The problem = Look through the material below. Copy every line with the string "will" in it.

- - - - -

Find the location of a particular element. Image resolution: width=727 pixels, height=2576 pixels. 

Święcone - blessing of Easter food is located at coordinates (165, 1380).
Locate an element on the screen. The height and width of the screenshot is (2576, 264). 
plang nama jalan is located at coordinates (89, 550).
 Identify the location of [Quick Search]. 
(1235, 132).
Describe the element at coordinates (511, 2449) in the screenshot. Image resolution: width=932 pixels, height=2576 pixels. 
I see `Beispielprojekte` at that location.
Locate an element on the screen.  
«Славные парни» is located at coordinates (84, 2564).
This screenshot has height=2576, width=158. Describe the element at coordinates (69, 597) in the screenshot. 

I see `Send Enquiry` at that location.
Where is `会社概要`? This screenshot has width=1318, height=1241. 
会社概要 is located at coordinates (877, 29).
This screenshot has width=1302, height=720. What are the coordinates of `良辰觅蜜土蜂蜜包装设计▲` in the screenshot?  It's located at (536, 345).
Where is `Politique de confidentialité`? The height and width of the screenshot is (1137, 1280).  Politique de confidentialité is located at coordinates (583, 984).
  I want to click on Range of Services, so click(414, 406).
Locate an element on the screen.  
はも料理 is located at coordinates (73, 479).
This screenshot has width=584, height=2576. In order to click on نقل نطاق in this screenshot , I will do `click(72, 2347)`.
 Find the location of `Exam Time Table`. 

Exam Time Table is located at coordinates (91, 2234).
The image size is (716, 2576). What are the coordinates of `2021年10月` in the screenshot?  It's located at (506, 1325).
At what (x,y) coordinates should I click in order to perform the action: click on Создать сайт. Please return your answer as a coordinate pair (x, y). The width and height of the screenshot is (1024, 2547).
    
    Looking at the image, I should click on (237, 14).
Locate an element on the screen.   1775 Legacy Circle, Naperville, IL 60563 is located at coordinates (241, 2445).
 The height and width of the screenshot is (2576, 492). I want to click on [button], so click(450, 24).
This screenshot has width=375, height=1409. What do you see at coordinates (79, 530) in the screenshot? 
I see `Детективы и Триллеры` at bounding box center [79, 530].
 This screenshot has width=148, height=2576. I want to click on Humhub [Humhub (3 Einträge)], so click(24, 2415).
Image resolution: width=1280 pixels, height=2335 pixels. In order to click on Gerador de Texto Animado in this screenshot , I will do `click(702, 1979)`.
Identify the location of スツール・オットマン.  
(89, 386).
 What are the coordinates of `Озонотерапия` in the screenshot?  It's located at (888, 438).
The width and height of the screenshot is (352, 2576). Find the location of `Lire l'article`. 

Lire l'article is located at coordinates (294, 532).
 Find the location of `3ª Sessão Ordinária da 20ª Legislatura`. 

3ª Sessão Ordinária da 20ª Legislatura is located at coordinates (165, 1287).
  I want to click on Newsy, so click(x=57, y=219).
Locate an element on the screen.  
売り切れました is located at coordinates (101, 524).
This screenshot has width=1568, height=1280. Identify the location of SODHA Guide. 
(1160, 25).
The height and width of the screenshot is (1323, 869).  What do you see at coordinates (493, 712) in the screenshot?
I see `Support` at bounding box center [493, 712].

- - - - -

Response =
This screenshot has width=584, height=2576. In order to click on نقل نطاق in this screenshot , I will do `click(72, 2347)`.
Image resolution: width=1280 pixels, height=2335 pixels. In order to click on Gerador de Texto Animado in this screenshot , I will do `click(702, 1979)`.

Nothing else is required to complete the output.